* Work task:
In the listing below, the lines starting with the line with "October 2022" and going on through the line with "November 2021" are to be reproduced exactly, and only those.

* Exercise materials:
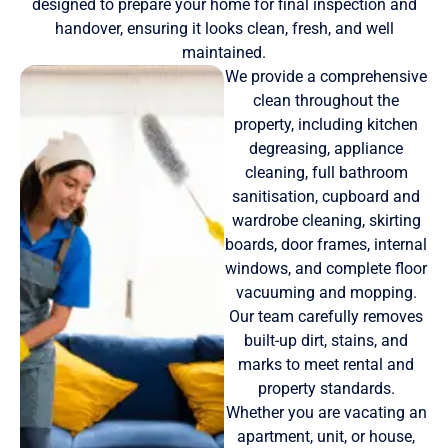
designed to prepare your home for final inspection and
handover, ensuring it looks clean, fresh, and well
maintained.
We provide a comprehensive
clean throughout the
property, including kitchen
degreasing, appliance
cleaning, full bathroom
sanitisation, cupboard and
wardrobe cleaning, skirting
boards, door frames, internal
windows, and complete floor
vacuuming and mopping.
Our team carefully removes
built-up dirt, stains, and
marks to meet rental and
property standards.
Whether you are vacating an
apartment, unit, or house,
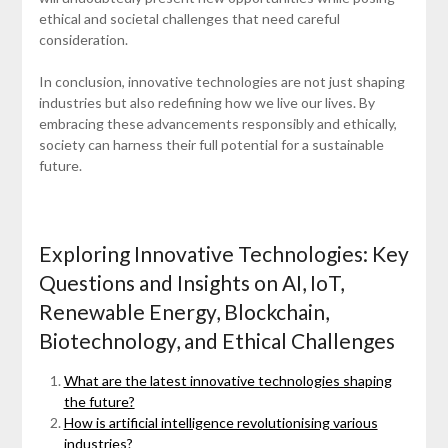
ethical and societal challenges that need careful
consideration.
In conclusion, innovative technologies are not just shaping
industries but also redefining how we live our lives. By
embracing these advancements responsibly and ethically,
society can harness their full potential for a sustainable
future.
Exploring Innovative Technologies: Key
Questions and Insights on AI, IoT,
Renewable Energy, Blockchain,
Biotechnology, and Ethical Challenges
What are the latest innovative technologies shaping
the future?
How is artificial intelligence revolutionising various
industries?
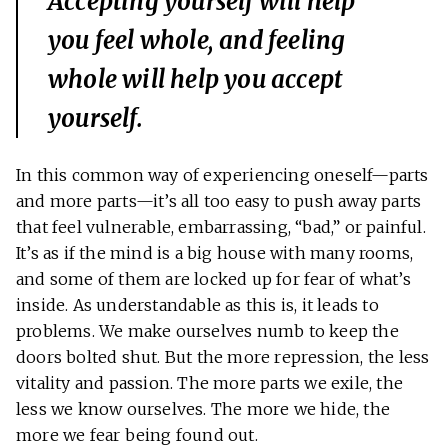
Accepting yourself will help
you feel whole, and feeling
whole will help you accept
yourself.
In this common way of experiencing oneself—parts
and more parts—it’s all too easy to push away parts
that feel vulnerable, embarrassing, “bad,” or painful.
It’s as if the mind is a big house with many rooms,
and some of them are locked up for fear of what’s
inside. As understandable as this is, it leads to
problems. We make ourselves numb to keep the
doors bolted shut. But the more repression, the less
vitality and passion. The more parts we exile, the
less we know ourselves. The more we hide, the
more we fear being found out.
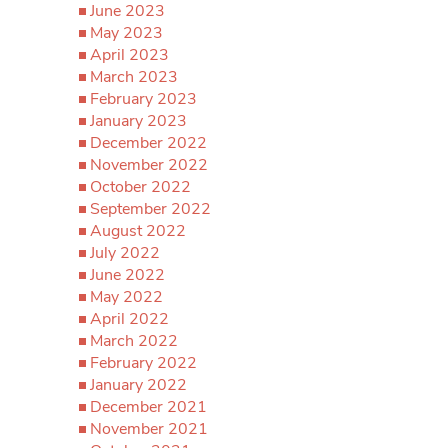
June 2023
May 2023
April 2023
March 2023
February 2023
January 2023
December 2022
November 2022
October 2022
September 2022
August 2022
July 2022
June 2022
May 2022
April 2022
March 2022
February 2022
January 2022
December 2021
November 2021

* * *

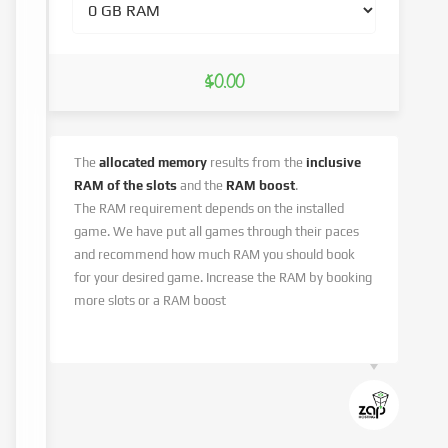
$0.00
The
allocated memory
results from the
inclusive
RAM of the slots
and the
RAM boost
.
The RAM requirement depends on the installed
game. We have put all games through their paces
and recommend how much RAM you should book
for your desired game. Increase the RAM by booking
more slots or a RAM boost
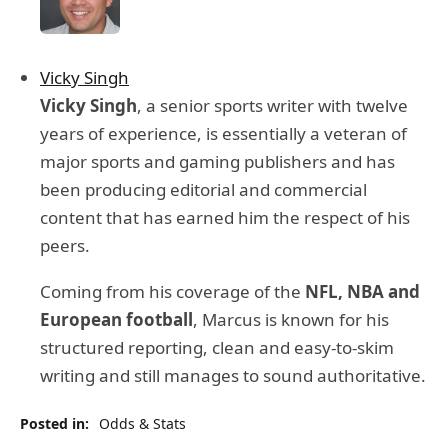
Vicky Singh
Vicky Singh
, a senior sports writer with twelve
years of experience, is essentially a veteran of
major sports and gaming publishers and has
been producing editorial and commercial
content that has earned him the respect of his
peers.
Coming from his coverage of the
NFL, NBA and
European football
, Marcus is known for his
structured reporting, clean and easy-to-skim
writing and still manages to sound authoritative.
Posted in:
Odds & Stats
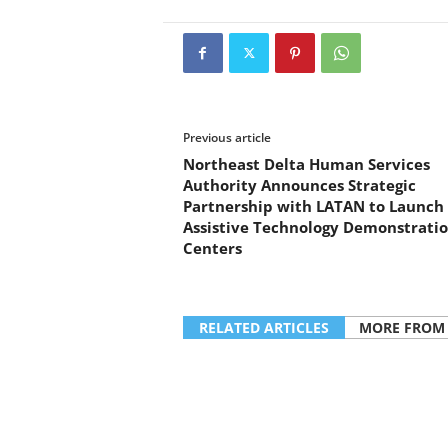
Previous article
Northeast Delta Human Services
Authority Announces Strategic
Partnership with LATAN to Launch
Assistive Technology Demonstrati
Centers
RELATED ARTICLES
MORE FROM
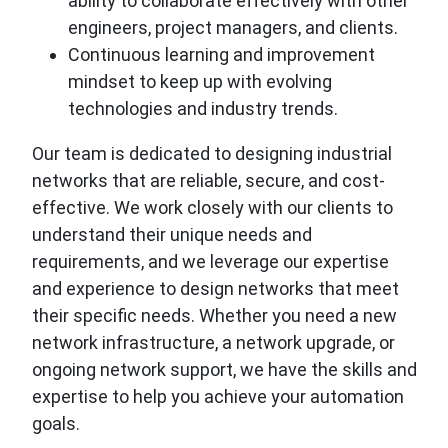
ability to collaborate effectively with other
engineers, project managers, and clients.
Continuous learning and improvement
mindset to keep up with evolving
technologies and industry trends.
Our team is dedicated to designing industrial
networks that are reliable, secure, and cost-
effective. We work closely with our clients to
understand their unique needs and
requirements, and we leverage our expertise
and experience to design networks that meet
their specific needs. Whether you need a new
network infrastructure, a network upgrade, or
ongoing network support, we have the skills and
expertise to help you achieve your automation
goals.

* Written solution:
October 2022
September 2022
August 2022
July 2022
June 2022
May 2022
April 2022
March 2022
February 2022
January 2022
December 2021
November 2021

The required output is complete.